Interestingly Sapper Davey who was wounded alongside Webb, T Davey on 18 July 1916 is assumed to be 148552 or 148532 Joseph Davey, formerly 5400 Duke of Cornwall’s Light Infantry. Several other DCLI Cornishmen were also attached to 179 Tunneling Company, RE.
.The underground war was powerfully portrayed in the novel and film of Sebastien Faulks’ Birdsong. More can be found about the Tunneling Companies and their underground mine warfare on Wikipedia and also at Simon Jones’ website.
See also the update on the centenary of his death https://devoranwarmemorial.wordpress.com/2016/07/19/remembering-frederick-webb-of-devoran-died-somme-18-july-1916/
Henry Cecil White was a Private 215895, 745 Area Employment Company, Labour Corps who died 31 October 1918, aged 33. White is buried at II.C.16, St. Pol British Cemetery, St. Pol-sur-Ternoise, France. This cemetery was linked to No.12 Stationary Hospital.

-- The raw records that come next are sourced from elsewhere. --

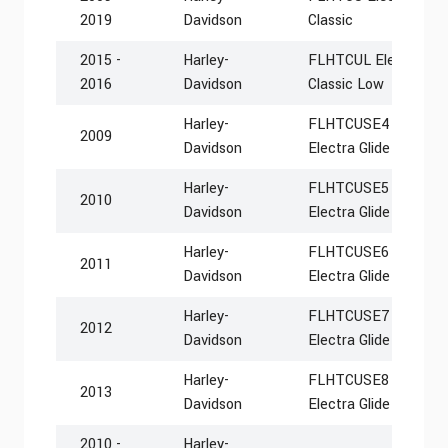
2019
Davidson
Classic
2015 -
Harley-
FLHTCUL Electra Glid
2016
Davidson
Classic Low
Harley-
FLHTCUSE4 CVO Ultra
2009
Davidson
Electra Glide
Harley-
FLHTCUSE5 CVO Ultra
2010
Davidson
Electra Glide
Harley-
FLHTCUSE6 CVO Ultra
2011
Davidson
Electra Glide
Harley-
FLHTCUSE7 CVO Ultra
2012
Davidson
Electra Glide
Harley-
FLHTCUSE8 CVO Ultra
2013
Davidson
Electra Glide
2010 -
Harley-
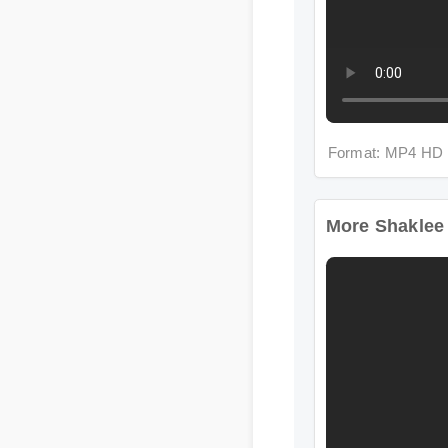
Format: MP4 HD
More Shaklee Wo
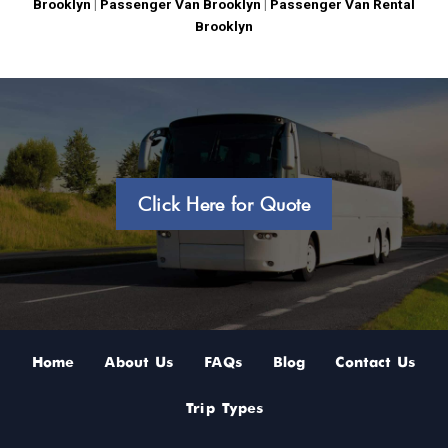
Brooklyn
|
Passenger Van Brooklyn
|
Passenger Van Rental
Brooklyn
Click Here for Quote
Home
About Us
FAQs
Blog
Contact Us
Trip Types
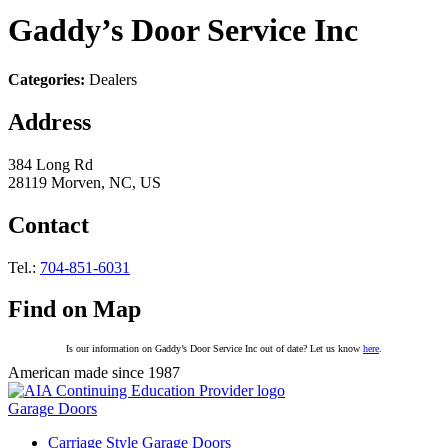
Gaddy’s Door Service Inc
Categories:
Dealers
Address
384 Long Rd
28119 Morven, NC, US
Contact
Tel.:
704-851-6031
Find on Map
Is our information on Gaddy’s Door Service Inc out of date? Let us know
here
.
American made since 1987
Garage Doors
Carriage Style Garage Doors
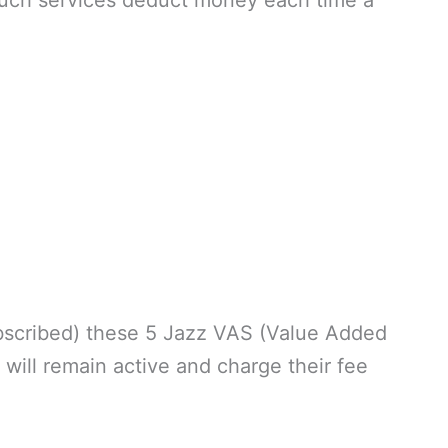
y such services deduct money each time a
scribed) these 5 Jazz VAS (Value Added
 will remain active and charge their fee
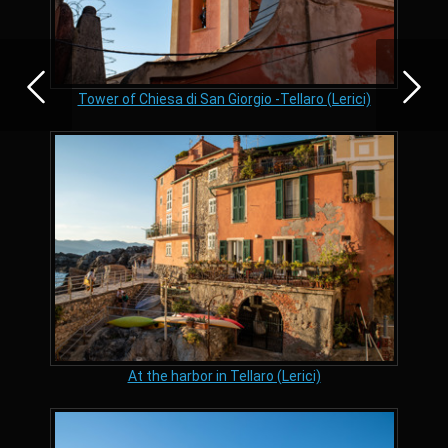
Tower of Chiesa di San Giorgio -Tellaro (Lerici)
At the harbor in Tellaro (Lerici)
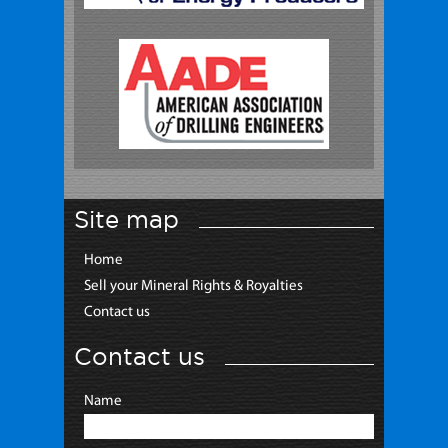
Site map
Home
Sell your Mineral Rights & Royalties
Contact us
Contact us
Name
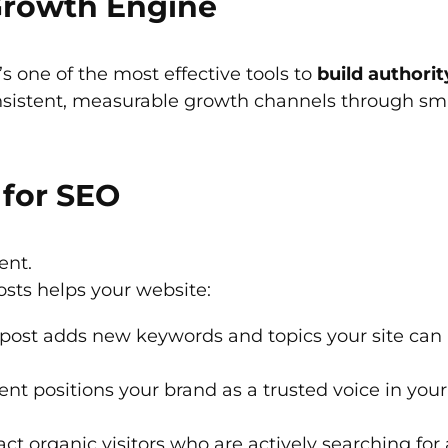
 Growth Engine
t’s one of the most effective tools to
build authorit
nsistent, measurable growth channels through smar
for SEO
ent.
osts helps your website:
post adds new keywords and topics your site can r
nt positions your brand as a trusted voice in your 
act organic visitors who are actively searching for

He is listed on the CWGC website as the son of Mr. W.H. and Mrs. E.A. White, Carnon Gate, Devoran, Cornwall.
William Henry White (born 1847, Princetown , Devon, England) married Elizabeth A. White (born 1856, Calstock, Cornwall) in 1884 and they were listed as living at Lydford in Devon in the 1891 census. He appears to have retired to Devoran by 1901 as he was previously a prison warder at Dartmoor Prison (in the era of Sherlock Holmes and The Hound of the Baskervilles)

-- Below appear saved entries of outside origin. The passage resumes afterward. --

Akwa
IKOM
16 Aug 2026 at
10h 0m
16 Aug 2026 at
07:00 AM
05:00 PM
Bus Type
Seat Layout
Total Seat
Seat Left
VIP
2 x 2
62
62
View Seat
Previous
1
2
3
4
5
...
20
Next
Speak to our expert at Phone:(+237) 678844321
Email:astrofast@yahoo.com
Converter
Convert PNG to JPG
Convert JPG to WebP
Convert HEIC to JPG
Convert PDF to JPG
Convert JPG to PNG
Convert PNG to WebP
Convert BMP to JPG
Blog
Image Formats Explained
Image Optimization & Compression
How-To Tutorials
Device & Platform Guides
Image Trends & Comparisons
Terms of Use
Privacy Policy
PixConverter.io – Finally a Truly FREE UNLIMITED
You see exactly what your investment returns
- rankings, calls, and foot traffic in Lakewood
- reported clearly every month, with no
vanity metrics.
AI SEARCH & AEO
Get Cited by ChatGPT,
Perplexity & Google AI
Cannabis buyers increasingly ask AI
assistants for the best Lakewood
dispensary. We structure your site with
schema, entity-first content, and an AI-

Henry Cecil White was born at Portland, Dorset in 1886. Living in Carnon Gate with his family, Henry became an apprentice at an iron foundry (fairly illegible 1901 census entry) along with his brother William C. White also born at Portland, Dorset in 1886. Brother Wiiliam became an apprentice wood pattern maker in a foundry, a job that took him to board and live like Henry did in Redruth by the 1911 census. Henry is listed as an Iron Moulder in the 1911 Census. Both brothers were single at the time of the 1911 census.
On his CWGC headstone (pictured at the website) can be found the following short verse chosen by his family: “Call not back/ the dear departed/ Anchored safe/ where storms are o’er”.
Tony Dyson’s 2007 research notes that Henry Cecil White is remembered on the gravestone of his father in Devoran Churchyard, near the rear of the Parish Centre.